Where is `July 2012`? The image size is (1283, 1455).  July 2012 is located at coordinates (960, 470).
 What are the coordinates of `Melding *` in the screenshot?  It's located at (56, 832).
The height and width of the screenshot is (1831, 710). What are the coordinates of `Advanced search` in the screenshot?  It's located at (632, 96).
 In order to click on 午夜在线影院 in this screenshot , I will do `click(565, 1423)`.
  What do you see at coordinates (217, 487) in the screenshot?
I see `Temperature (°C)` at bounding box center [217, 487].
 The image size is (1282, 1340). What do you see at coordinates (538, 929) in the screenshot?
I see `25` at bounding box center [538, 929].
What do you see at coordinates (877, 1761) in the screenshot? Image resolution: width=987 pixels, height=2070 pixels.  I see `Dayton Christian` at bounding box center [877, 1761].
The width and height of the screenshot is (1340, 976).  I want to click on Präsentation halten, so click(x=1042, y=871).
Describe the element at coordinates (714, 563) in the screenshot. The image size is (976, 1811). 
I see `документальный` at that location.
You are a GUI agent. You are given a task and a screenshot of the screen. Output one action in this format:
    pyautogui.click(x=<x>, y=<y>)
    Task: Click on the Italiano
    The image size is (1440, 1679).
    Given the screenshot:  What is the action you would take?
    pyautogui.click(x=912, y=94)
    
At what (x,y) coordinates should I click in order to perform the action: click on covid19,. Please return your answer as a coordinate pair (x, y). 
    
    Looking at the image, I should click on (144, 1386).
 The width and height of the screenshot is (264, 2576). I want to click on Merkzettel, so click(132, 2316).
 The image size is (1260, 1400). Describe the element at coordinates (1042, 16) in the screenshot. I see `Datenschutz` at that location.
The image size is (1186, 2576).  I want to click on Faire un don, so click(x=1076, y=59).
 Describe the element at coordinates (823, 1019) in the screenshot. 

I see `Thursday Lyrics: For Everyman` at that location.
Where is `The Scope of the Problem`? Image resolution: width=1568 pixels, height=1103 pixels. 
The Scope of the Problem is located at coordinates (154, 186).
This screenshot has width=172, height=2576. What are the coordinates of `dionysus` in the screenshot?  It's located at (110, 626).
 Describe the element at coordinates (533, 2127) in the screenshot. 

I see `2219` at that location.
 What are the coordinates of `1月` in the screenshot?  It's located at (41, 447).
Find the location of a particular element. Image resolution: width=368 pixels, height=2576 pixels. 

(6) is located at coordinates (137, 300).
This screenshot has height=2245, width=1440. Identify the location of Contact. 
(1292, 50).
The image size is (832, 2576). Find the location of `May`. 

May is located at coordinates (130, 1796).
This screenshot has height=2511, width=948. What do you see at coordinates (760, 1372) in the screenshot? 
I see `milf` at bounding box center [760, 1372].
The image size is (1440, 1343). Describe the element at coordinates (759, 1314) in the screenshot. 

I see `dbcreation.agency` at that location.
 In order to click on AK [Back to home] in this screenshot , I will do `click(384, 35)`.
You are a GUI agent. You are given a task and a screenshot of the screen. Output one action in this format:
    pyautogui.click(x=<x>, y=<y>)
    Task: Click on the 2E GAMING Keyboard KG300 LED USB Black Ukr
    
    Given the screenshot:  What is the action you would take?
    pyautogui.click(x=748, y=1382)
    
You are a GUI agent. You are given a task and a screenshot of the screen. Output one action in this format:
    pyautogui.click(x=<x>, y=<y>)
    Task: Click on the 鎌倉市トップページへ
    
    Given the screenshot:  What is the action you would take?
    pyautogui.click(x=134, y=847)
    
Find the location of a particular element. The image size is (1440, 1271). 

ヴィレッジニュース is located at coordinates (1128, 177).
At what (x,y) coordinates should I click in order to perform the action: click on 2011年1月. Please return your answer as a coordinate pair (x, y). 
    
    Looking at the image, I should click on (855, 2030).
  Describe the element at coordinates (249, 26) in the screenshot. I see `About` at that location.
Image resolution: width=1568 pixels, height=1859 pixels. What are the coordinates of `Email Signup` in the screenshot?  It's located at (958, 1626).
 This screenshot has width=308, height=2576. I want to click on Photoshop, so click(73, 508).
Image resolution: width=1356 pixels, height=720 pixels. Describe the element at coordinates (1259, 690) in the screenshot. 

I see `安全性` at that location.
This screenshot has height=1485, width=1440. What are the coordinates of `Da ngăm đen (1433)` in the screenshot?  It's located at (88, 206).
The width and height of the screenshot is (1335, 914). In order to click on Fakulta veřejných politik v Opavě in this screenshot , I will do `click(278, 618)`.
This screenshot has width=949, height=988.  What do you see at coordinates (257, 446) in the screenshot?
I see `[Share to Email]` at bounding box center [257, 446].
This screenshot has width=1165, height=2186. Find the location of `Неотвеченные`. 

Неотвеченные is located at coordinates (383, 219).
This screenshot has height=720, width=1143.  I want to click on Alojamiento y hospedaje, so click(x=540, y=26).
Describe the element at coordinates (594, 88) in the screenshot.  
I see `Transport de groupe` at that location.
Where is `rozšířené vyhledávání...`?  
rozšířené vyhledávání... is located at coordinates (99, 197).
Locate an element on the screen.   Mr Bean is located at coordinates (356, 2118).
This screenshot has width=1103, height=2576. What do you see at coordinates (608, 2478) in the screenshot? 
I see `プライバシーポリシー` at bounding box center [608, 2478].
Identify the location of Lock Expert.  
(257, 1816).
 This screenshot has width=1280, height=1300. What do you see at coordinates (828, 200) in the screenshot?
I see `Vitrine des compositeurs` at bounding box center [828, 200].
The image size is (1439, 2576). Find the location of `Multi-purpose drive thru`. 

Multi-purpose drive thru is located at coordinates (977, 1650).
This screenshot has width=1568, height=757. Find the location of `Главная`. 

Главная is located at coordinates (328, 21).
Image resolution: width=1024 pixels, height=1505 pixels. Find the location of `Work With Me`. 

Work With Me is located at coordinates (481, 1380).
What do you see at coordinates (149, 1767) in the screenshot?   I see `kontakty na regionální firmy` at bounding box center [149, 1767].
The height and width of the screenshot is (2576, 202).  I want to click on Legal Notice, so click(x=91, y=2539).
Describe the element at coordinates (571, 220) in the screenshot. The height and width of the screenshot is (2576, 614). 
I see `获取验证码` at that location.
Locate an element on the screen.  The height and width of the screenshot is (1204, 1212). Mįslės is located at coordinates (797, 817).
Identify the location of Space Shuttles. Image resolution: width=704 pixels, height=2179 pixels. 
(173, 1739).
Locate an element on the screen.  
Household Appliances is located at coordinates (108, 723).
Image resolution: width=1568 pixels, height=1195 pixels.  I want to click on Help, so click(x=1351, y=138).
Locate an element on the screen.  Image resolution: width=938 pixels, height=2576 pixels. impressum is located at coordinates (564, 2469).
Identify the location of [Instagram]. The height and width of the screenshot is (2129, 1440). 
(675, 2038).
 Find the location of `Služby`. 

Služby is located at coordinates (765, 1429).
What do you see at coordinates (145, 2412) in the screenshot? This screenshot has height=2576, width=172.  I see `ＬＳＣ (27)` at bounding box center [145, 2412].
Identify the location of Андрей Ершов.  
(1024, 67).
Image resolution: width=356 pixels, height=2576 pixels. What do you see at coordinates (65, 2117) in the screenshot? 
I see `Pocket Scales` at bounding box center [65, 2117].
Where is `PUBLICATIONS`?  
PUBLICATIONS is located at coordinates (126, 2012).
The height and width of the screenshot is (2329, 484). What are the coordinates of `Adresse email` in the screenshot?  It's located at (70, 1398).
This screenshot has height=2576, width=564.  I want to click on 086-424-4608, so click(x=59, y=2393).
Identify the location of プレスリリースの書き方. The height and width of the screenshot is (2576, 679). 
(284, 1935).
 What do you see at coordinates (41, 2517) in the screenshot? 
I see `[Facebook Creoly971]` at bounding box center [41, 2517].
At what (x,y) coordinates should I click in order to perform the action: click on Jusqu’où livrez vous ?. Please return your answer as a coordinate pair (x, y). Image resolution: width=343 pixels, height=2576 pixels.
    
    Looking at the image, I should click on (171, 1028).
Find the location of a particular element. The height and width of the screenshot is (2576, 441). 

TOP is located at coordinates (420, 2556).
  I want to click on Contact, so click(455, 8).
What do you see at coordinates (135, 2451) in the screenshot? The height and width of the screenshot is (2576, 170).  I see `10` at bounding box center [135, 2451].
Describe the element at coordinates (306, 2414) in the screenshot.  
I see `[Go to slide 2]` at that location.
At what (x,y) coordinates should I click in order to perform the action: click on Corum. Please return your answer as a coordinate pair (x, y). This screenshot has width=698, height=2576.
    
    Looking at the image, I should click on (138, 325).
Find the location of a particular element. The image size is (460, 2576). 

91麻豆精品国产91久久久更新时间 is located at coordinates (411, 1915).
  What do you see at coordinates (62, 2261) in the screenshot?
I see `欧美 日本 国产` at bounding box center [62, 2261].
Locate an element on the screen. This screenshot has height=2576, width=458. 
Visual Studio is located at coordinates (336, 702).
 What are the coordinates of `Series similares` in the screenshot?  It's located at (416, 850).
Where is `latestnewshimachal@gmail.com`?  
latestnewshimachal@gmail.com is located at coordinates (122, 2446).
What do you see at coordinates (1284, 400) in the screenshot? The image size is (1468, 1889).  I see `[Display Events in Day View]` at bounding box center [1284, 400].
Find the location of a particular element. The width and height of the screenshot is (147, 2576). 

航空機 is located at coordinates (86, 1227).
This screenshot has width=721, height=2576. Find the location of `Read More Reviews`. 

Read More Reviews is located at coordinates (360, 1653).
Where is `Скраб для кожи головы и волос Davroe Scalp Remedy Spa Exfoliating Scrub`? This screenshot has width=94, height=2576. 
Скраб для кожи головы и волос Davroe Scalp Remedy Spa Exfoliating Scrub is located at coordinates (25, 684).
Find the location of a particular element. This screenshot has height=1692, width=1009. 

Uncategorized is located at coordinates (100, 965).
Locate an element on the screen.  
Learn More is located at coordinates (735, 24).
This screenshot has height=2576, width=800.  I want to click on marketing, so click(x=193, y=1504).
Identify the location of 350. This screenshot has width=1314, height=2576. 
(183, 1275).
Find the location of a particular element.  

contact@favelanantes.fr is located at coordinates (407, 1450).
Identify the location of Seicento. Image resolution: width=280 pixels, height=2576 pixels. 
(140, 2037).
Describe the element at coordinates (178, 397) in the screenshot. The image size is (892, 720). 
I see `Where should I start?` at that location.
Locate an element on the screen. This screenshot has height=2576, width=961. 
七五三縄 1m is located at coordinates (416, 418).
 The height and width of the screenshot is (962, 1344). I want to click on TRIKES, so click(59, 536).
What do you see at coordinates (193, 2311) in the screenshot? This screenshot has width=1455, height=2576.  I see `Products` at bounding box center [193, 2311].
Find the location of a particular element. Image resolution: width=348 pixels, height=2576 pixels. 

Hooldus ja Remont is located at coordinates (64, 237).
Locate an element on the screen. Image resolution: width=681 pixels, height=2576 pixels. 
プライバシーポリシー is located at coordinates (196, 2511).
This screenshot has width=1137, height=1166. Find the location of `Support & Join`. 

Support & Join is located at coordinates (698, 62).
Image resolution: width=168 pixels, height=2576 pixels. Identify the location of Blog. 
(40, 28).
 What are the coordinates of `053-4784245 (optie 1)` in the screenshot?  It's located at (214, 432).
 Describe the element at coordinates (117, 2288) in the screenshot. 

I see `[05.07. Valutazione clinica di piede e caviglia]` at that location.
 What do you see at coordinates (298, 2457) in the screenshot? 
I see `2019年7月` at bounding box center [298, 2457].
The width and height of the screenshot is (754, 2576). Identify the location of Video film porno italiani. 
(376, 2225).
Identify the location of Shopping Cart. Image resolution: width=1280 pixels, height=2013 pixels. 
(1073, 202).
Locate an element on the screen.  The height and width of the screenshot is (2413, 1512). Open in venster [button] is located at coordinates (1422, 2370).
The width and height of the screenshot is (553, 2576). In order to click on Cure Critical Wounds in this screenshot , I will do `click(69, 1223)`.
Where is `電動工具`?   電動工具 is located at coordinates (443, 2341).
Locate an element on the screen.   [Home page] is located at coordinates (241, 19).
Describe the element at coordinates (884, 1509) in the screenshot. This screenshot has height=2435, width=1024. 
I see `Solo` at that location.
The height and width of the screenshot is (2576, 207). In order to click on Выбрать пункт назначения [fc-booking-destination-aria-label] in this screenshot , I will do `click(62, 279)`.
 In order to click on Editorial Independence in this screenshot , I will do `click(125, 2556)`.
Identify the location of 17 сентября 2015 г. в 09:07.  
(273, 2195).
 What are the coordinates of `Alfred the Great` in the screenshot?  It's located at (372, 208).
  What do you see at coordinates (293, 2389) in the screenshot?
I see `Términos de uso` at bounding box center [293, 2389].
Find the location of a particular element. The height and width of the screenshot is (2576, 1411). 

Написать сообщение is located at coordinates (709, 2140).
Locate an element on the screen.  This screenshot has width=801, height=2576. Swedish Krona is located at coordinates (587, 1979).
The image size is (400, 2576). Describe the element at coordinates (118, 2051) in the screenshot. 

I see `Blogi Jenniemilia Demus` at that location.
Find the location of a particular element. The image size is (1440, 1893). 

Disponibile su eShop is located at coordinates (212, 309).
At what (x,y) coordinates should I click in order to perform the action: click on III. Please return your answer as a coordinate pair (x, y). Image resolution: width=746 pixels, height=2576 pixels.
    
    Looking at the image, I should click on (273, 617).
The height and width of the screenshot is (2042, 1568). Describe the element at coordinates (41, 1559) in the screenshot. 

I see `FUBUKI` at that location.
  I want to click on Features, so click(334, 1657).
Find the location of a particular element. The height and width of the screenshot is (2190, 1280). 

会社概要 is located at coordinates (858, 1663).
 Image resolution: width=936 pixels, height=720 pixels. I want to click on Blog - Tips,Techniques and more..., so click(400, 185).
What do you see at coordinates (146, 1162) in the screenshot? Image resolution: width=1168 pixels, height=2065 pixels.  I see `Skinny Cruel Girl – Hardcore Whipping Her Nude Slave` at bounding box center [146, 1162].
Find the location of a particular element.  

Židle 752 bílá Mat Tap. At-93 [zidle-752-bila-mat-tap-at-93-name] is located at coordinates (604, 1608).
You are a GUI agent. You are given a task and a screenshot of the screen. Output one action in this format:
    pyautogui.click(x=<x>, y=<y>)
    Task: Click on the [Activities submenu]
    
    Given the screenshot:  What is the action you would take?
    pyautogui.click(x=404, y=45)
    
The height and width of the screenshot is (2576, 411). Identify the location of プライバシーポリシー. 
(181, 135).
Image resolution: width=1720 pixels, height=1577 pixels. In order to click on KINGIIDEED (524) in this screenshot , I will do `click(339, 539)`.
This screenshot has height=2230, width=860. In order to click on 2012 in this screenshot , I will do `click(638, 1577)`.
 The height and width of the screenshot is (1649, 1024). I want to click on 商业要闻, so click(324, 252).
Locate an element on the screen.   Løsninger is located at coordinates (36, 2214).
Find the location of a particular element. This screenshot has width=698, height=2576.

*YOUR GOAL:* Using the material above, transcribe exactly the lines from the line with "is (1440, 1271)." to the line with "This screenshot has height=720, width=1143."; both count, and nothing else goes in.

*OUTPUT FOR THIS EXERCISE:*
Find the location of a particular element. The image size is (1440, 1271). 

ヴィレッジニュース is located at coordinates (1128, 177).
At what (x,y) coordinates should I click in order to perform the action: click on 2011年1月. Please return your answer as a coordinate pair (x, y). 
    
    Looking at the image, I should click on (855, 2030).
  Describe the element at coordinates (249, 26) in the screenshot. I see `About` at that location.
Image resolution: width=1568 pixels, height=1859 pixels. What are the coordinates of `Email Signup` in the screenshot?  It's located at (958, 1626).
 This screenshot has width=308, height=2576. I want to click on Photoshop, so click(73, 508).
Image resolution: width=1356 pixels, height=720 pixels. Describe the element at coordinates (1259, 690) in the screenshot. 

I see `安全性` at that location.
This screenshot has height=1485, width=1440. What are the coordinates of `Da ngăm đen (1433)` in the screenshot?  It's located at (88, 206).
The width and height of the screenshot is (1335, 914). In order to click on Fakulta veřejných politik v Opavě in this screenshot , I will do `click(278, 618)`.
This screenshot has width=949, height=988.  What do you see at coordinates (257, 446) in the screenshot?
I see `[Share to Email]` at bounding box center [257, 446].
This screenshot has width=1165, height=2186. Find the location of `Неотвеченные`. 

Неотвеченные is located at coordinates (383, 219).
This screenshot has height=720, width=1143.  I want to click on Alojamiento y hospedaje, so click(x=540, y=26).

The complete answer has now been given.